** Opening Extracted records block **

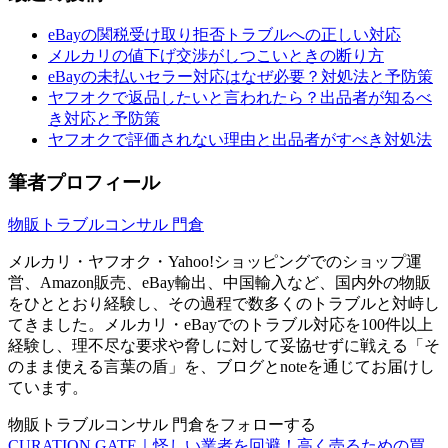
eBayの関税受け取り拒否トラブルへの正しい対応
メルカリの値下げ交渉がしつこいときの断り方
eBayの未払いセラー対応はなぜ必要？対処法と予防策
ヤフオクで返品したいと言われたら？出品者が知るべ
き対応と予防策
ヤフオクで評価されない理由と出品者がすべき対処法
筆者プロフィール
物販トラブルコンサル 門倉
メルカリ・ヤフオク・Yahoo!ショッピングでのショップ運
営、Amazon販売、eBay輸出、中国輸入など、国内外の物販
をひととおり経験し、その過程で数多くのトラブルと対峙し
てきました。メルカリ・eBayでのトラブル対応を100件以上
経験し、理不尽な要求や脅しに対して妥協せずに戦える「そ
のまま使える言葉の盾」を、ブログとnoteを通じてお届けし
ています。
物販トラブルコンサル 門倉をフォローする
CURATION GATE｜怪しい業者を回避！高く売るための買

** Closing Extracted records block **

Take every line above that includes the string "物販トラブルコンサル" and return it.

| Result below |
物販トラブルコンサル 門倉
物販トラブルコンサル 門倉をフォローする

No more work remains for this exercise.